A particularly lethal asbestos

Penetrating: The type of asbestos inhaled in Libby, Mont., consists of long, thin fibers that the body's defense mechanisms can't repel.

February 09, 2005|By Jonathan Bor | Jonathan Bor,SUN STAFF

The asbestos inhaled by residents of Libby, Mont., was never good for much - not for strengthening concrete, soundproofing buildings or insulating boilers, brake pads or clutches.

But if someone were to design an asbestos fiber that stood a good chance of triggering cancers and respiratory disorders, experts say, he could hardly have done better.

Nature made six types of asbestos, magnesium silicates that exist in nature as bundles of tiny fibers that can fray or be picked apart. The kind that occurred in the W.R. Grace & Co. vermiculite mine is known as tremolite, but not all tremolite is created equal.

Dr. Victor L. Roggli, a Duke University pathologist who studies asbestos-related illnesses, said Libby's tremolite was distinguished by its long, slender fibers, which make it particularly dangerous.

"The thinness of the fiber is important for it to be able to penetrate deep into the lungs, the lining of the lung and even the abdominal cavity," said Roggli, co-editor of Pathology of Asbestos-Associated Diseases.

"And the length is important, too. There are a number of studies showing that the body's defense mechanism can't get rid of long fibers. Once they are stuck in the lungs, they are stuck for a long time, decades."

Miners weren't the only ones who developed asbestos-related problems, according to the Justice Department, which obtained indictments against the company and seven people.

Seventy percent of those afflicted never worked in the mine but might have been exposed by breathing the thick dust that settled over the town and came home in workers' clothing.

Asbestos can cause ailments including mesothelioma, a lethal tumor of the lining of the chest and abdominal cavities; asbestosis, a widespread scarring of the lungs; and lung cancer.

"Typically, asbestosis takes decades of exposure at pretty high levels [among people] working with asbestos," said Roggli. In contrast, mesothelioma can be triggered by short-term contact, and though it is very rare, it is generally incurable.

Though asbestos is most dangerous in mines and indoor environments, where it can deliver a concentrated dose to the lungs, it occasionally causes problems outdoors.

Roggli said he diagnosed lung cancer and scarring in a man who had played on a pile of tremolite tailings as a child outside a vermiculite-processing plant in Minnesota. The man died at age 42, two decades after he had last played on the tailings.

Gayla Benefield, a community activist in Libby, said a few people in the town have mesothelioma and that a far greater number have scarred, thickened lungs. Benefield said she lost her father to asbestosis and a brother-in-law to mesothelioma. She has scarred lungs.

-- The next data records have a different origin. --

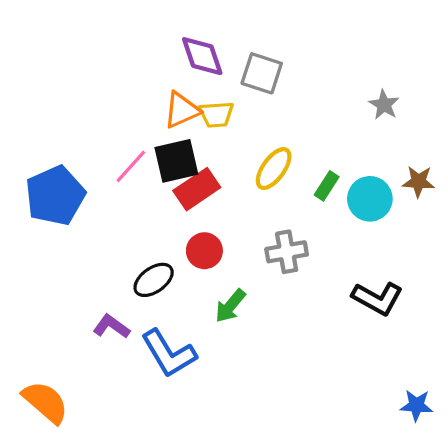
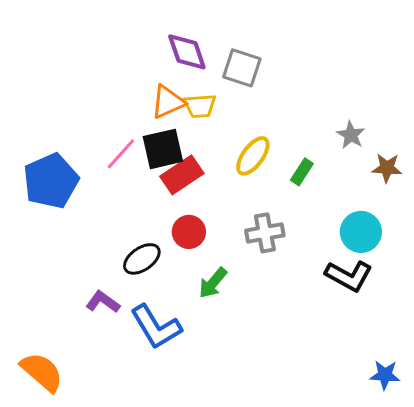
gray star: (384, 105) -> (351, 135), moved
cyan circle: (370, 199) -> (361, 232), moved

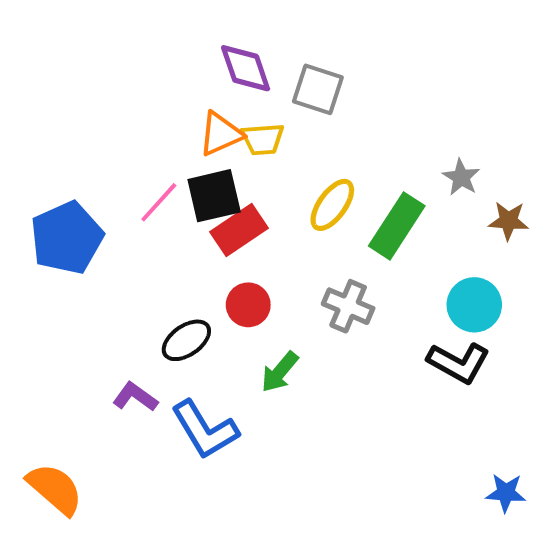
green rectangle: (302, 172) -> (397, 226), size x1.8
gray cross: (265, 233) -> (348, 306), turned 33

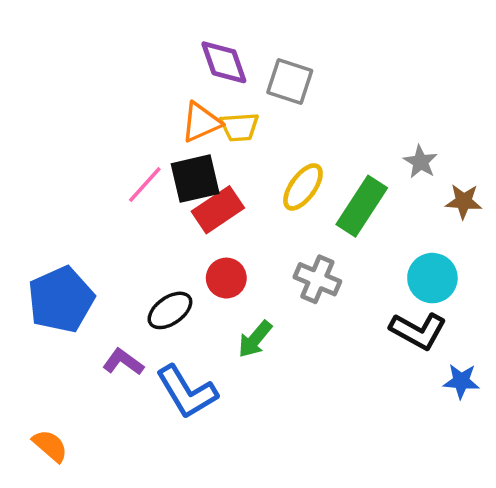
blue pentagon: (67, 238) -> (61, 300), moved
orange semicircle: (55, 489) -> (50, 446), size x0.7
blue star: (506, 493) -> (461, 381), moved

Though tremolite tends to occur alongside vermiculite in natural formations, it isn't always hazardous. At a vermiculite mine in South Carolina, tremolite of the short, stubby variety has posed little hazard, Roggli said.

Working in shipyards left a legacy of lung disease for thousands who toiled in the confined spaces of engines and boiler rooms. Most were exposed to amosite, a straight, splintery asbestos used in building materials.

A bluish asbestos, crocidolite, was widely used to reinforce concrete. It, too, can be harmful if inhaled but has caused far less disease because fewer people were exposed to it, Roggli said.